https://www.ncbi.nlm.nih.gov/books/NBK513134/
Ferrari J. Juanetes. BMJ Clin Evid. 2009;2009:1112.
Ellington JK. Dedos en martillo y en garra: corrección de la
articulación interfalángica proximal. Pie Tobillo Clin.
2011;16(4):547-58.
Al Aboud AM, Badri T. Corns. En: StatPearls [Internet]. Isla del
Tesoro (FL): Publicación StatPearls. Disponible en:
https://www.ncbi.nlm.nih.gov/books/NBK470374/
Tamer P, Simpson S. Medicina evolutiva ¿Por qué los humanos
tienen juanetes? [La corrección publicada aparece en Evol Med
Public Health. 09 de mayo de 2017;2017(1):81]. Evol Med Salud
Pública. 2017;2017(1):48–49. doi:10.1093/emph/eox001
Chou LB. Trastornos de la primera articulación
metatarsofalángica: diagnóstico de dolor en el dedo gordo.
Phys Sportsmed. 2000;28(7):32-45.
* * *
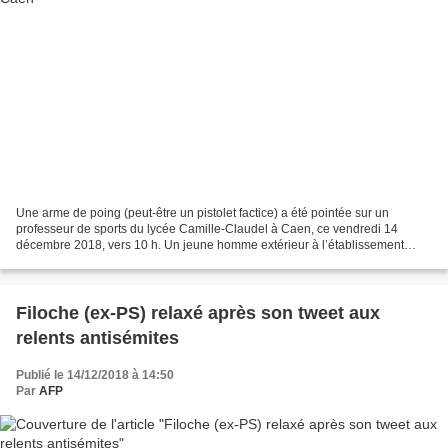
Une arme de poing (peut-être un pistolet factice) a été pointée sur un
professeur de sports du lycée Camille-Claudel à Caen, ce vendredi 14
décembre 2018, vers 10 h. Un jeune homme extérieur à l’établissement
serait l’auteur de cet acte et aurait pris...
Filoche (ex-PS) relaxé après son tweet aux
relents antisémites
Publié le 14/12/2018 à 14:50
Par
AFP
* * *
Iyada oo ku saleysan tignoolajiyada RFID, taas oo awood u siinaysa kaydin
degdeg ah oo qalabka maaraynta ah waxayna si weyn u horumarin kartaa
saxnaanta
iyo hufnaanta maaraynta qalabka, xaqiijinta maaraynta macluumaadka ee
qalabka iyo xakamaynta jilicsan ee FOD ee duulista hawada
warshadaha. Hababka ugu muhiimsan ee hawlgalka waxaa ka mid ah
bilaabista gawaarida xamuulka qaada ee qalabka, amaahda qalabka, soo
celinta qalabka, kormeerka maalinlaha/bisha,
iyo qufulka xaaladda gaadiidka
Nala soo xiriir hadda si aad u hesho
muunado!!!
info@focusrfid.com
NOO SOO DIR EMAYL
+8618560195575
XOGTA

» Work task:
Pick out the lines above that hold the string "maaraynta" and show them.

» Result for this task:
degdeg ah oo qalabka maaraynta ah waxayna si weyn u horumarin kartaa
iyo hufnaanta maaraynta qalabka, xaqiijinta maaraynta macluumaadka ee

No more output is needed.